Bounding box prediction data
┏━━
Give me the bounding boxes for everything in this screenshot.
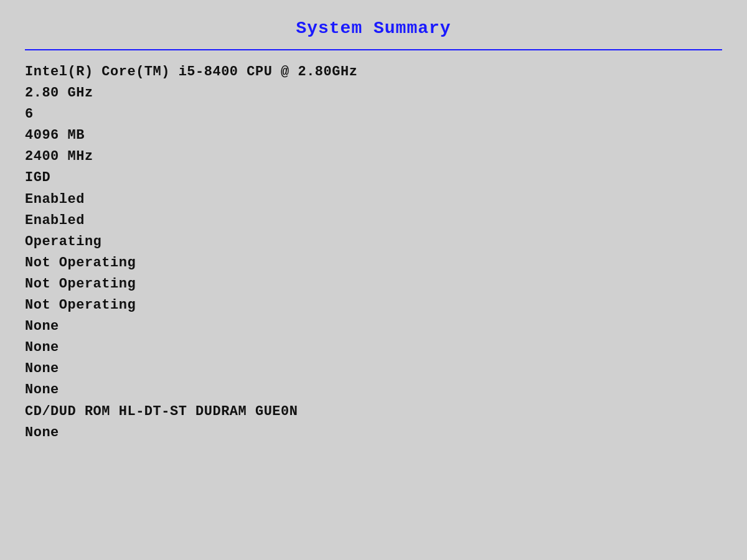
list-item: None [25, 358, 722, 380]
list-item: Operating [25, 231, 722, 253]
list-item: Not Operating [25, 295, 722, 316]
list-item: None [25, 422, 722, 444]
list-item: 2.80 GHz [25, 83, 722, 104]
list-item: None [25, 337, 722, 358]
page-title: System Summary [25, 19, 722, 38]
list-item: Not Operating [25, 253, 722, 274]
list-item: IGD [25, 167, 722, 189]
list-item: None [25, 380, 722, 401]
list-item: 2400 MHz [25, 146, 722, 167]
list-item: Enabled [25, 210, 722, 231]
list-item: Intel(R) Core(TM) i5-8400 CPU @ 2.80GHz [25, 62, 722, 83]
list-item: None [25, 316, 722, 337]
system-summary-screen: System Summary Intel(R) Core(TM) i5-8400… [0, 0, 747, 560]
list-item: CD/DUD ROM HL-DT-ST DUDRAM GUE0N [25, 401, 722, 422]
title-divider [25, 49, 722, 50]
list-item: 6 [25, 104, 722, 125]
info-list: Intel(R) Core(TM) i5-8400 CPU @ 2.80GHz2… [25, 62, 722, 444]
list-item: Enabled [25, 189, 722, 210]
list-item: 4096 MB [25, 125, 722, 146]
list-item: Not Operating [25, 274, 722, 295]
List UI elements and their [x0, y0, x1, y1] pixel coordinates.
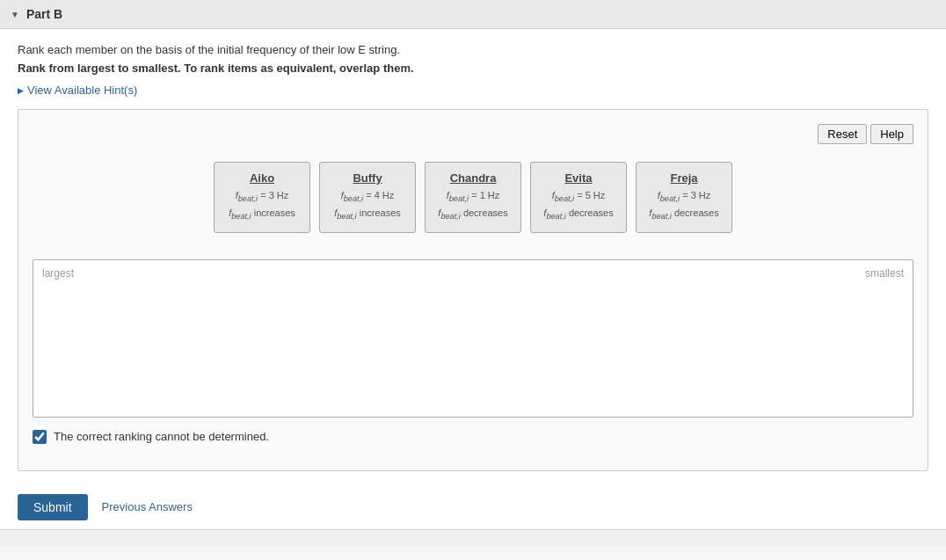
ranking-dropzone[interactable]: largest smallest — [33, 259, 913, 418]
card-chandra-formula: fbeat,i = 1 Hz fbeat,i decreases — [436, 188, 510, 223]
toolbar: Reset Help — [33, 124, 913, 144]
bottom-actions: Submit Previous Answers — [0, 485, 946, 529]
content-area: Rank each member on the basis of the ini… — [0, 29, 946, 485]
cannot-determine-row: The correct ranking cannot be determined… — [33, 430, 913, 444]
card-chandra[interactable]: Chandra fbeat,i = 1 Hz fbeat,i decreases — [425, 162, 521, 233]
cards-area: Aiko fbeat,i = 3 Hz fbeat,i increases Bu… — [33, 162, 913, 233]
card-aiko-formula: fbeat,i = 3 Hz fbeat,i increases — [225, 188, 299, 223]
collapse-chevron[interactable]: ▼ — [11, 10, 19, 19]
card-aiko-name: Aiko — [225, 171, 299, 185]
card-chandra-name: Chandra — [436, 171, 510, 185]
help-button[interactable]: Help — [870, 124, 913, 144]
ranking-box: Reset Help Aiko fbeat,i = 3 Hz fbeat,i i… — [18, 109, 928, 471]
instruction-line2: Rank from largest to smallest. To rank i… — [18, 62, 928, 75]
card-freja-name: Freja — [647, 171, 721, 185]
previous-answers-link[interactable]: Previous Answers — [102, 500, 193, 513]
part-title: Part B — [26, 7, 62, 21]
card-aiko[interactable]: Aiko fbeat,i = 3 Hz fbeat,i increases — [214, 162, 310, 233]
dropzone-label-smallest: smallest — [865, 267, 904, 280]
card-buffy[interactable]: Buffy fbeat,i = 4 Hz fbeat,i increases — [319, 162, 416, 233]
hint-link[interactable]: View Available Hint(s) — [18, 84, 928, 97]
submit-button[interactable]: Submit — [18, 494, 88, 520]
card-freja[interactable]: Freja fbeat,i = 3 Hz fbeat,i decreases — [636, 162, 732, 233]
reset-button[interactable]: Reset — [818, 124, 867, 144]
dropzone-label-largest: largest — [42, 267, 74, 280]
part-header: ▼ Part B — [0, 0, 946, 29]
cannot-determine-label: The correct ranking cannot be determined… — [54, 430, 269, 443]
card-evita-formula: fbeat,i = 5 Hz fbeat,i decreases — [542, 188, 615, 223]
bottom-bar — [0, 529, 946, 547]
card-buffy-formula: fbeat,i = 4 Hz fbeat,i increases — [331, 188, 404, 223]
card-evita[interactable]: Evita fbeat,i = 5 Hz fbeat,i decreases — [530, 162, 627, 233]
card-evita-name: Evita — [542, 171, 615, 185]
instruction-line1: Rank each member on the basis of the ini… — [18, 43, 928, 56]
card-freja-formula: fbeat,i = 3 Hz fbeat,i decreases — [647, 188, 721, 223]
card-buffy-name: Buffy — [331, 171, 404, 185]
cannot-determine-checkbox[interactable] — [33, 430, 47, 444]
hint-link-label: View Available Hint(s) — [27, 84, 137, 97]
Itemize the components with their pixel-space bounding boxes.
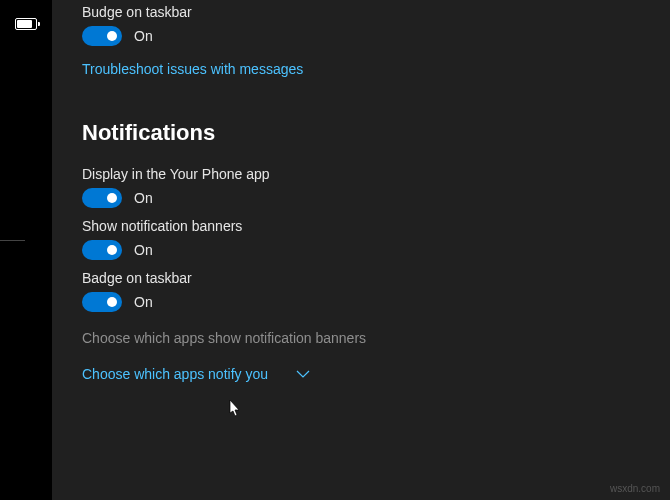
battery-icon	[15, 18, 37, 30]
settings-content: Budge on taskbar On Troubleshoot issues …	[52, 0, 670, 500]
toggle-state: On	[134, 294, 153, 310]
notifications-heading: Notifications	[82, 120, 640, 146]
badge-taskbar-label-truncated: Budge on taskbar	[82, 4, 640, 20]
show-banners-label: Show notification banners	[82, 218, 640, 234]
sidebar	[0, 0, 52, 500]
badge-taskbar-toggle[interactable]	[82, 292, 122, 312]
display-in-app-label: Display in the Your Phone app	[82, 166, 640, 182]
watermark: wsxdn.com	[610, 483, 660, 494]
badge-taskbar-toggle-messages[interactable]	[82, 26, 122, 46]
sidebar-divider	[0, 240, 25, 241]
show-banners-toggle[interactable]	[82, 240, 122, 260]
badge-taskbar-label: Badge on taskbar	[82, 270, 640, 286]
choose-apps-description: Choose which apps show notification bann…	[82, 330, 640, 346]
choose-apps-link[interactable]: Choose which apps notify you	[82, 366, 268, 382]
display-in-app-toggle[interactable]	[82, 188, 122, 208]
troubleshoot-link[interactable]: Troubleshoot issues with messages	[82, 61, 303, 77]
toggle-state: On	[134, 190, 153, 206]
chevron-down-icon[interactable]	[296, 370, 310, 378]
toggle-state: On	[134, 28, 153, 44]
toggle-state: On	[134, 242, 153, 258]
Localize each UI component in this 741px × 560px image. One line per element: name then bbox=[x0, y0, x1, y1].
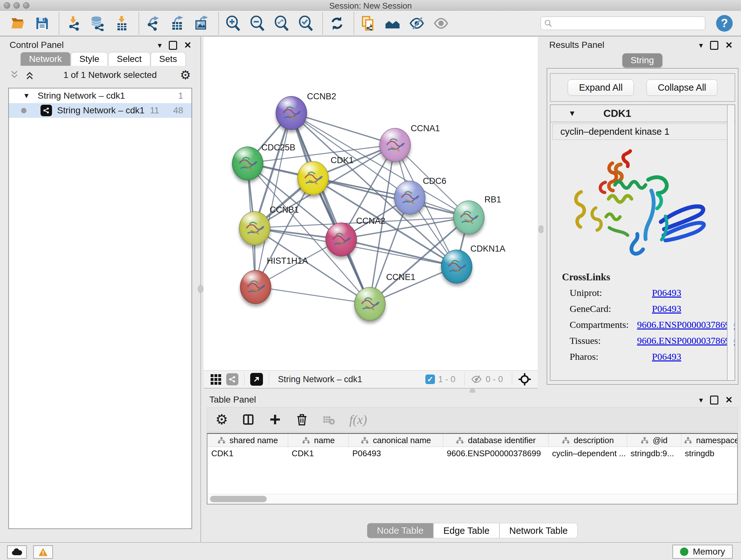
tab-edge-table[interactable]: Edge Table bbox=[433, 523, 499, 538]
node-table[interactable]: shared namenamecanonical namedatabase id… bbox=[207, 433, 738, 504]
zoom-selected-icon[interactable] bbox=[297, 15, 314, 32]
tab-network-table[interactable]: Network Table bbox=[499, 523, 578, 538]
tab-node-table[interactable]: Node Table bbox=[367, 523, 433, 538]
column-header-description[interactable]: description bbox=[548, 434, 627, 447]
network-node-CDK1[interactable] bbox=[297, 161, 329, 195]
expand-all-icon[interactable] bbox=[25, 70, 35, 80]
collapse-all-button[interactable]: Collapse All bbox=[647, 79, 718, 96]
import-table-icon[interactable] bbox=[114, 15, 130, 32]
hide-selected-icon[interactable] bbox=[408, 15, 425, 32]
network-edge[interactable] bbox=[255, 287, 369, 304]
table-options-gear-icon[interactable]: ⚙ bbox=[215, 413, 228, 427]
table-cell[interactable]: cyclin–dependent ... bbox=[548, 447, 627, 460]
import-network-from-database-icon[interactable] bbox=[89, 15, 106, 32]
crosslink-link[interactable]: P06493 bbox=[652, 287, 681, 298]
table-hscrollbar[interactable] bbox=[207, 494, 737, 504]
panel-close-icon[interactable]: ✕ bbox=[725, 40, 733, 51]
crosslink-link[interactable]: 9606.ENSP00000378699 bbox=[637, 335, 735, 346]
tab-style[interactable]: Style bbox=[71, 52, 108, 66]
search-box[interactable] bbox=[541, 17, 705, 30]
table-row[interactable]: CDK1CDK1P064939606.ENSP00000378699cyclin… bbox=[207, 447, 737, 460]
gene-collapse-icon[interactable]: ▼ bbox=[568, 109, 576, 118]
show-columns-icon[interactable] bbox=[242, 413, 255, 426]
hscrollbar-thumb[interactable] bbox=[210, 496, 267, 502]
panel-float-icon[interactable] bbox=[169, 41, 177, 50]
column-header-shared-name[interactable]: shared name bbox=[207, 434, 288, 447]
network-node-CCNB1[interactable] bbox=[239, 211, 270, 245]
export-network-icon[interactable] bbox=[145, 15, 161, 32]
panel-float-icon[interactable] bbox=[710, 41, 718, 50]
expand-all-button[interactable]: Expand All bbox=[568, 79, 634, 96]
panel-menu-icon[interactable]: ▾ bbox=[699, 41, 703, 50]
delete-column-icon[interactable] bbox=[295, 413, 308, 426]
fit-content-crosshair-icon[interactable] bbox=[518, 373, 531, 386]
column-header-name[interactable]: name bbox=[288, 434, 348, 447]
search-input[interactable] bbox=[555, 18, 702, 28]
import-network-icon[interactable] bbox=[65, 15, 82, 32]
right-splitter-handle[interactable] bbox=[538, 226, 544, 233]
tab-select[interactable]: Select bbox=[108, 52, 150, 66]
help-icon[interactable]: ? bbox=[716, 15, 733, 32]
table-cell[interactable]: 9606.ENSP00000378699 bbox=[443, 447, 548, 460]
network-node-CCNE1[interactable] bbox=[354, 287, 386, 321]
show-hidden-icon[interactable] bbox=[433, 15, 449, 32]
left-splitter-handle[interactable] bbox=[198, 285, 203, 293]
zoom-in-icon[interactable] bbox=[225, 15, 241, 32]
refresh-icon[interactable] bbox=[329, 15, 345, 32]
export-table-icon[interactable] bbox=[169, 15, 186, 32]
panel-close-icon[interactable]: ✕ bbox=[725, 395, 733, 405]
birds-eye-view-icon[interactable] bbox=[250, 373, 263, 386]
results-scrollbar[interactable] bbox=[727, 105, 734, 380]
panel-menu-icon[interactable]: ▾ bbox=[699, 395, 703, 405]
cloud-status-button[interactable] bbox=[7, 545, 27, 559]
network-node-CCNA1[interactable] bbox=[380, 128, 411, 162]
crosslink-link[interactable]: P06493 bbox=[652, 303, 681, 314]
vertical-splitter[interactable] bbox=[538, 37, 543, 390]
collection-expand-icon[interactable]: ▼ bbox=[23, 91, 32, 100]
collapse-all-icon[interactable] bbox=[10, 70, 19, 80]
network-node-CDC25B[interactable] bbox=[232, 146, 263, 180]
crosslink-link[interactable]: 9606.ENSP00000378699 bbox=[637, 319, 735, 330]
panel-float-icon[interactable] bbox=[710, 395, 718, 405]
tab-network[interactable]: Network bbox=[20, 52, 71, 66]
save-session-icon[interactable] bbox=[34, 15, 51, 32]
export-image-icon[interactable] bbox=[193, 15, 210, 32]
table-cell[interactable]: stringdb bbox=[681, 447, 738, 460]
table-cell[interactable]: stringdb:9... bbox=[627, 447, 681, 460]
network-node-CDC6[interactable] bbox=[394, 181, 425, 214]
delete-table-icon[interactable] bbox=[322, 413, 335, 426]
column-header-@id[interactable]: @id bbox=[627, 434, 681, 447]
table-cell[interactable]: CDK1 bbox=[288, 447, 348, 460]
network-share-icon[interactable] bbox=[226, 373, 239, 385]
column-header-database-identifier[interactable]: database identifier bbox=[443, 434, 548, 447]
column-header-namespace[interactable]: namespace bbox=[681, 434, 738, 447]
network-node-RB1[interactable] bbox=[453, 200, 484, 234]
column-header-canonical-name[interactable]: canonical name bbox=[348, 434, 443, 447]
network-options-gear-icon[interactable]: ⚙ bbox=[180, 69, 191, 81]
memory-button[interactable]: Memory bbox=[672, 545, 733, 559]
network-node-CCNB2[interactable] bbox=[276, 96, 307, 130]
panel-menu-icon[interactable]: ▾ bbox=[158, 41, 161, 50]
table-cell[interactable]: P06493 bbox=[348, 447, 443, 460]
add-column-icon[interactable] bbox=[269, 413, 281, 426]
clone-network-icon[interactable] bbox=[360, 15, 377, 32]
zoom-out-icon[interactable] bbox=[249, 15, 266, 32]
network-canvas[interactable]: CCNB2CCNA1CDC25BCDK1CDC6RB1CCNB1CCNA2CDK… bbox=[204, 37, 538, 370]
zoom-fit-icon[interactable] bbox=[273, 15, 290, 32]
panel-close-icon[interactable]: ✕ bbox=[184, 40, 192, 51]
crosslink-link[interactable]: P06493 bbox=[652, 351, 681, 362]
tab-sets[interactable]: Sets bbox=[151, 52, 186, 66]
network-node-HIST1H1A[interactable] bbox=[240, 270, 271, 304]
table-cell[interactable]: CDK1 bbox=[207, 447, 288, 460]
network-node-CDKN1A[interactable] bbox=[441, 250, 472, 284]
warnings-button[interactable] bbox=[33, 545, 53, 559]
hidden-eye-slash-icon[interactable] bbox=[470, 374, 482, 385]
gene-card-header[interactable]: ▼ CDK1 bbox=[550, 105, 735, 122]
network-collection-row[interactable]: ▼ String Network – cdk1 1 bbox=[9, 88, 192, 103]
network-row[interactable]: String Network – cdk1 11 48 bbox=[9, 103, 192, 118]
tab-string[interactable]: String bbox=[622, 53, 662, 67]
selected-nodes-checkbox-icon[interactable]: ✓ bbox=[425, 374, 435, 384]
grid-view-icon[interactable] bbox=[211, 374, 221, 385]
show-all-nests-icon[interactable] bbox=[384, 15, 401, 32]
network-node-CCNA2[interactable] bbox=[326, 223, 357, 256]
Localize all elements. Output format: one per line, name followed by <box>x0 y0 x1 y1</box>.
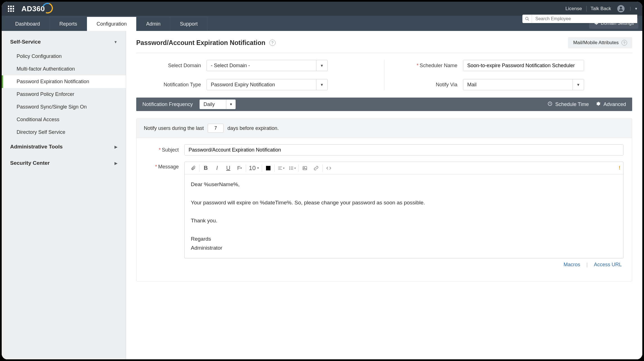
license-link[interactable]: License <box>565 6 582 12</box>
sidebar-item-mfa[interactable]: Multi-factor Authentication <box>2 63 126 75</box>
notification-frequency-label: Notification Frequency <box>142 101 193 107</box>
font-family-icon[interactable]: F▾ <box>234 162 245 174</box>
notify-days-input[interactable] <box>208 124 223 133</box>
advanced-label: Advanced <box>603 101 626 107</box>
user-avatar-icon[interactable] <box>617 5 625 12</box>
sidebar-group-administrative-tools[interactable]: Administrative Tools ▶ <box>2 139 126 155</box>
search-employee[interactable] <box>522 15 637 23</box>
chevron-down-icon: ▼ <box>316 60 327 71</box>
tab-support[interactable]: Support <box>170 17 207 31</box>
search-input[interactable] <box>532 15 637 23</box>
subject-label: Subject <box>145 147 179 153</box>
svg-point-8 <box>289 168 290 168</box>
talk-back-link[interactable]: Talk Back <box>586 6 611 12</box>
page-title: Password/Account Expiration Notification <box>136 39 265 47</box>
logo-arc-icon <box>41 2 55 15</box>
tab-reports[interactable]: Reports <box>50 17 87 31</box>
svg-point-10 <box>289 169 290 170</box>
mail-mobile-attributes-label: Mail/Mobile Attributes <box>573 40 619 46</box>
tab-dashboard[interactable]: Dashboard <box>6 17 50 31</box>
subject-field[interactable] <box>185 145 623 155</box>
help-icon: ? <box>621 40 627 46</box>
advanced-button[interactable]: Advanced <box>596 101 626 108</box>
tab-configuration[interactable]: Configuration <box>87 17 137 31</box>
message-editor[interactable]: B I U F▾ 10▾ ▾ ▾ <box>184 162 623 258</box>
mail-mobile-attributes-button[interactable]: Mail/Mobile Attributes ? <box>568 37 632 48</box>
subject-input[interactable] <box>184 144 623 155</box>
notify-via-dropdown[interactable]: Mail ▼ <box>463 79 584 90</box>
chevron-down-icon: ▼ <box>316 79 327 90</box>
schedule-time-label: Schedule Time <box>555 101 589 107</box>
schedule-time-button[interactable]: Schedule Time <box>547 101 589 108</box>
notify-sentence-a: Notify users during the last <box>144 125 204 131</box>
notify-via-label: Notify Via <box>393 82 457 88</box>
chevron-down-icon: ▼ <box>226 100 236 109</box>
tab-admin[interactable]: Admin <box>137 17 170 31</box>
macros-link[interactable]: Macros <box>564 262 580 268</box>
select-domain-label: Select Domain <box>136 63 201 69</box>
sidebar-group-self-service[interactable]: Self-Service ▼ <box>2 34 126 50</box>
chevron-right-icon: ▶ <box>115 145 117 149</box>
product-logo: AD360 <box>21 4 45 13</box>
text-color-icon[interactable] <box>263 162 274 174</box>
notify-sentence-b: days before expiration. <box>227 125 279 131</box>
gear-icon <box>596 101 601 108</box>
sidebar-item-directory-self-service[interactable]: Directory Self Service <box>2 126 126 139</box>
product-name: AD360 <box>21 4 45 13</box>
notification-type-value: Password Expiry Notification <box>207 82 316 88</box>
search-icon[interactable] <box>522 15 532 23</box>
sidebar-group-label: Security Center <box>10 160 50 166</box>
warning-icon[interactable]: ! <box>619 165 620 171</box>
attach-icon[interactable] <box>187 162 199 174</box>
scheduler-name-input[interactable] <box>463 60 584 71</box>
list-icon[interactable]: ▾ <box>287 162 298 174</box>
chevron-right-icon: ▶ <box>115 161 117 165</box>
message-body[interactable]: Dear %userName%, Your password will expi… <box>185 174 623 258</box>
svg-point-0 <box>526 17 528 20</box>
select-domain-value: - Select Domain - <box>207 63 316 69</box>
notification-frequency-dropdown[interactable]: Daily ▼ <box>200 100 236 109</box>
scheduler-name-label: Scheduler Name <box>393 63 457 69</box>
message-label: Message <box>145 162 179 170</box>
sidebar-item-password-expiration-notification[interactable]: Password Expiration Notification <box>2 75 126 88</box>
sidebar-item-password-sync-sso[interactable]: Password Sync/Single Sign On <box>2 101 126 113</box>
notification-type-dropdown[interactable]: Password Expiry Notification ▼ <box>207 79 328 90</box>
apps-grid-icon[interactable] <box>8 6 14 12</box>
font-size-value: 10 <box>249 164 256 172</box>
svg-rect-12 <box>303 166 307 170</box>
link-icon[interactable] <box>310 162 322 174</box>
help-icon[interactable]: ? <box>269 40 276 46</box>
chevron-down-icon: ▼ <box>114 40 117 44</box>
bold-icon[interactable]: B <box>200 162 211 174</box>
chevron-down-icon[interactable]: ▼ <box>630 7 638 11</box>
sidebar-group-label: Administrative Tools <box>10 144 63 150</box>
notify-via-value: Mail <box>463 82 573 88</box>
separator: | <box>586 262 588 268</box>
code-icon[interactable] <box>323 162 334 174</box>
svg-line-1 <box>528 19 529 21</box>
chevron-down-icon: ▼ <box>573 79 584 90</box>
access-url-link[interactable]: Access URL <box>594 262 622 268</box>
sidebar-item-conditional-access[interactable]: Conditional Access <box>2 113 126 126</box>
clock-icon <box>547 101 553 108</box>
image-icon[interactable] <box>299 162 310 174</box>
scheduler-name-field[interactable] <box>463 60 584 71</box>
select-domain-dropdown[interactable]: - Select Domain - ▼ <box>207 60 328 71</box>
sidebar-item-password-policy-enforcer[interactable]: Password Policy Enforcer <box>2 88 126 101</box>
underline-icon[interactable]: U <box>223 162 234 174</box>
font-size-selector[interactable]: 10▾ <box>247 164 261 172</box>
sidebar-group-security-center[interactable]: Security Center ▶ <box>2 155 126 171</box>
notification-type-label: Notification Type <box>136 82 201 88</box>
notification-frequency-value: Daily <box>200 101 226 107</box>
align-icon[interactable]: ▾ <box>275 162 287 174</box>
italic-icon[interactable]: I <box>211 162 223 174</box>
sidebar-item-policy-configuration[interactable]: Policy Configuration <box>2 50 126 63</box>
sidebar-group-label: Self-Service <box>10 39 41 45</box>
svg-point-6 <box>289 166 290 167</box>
┗━━
What lines above contain the string "hscrollbar"? Copy all of them.

◆ **Answer to the exercise**
table-hscrollbar[interactable] bbox=[207, 494, 737, 504]
hscrollbar-thumb[interactable] bbox=[210, 496, 267, 502]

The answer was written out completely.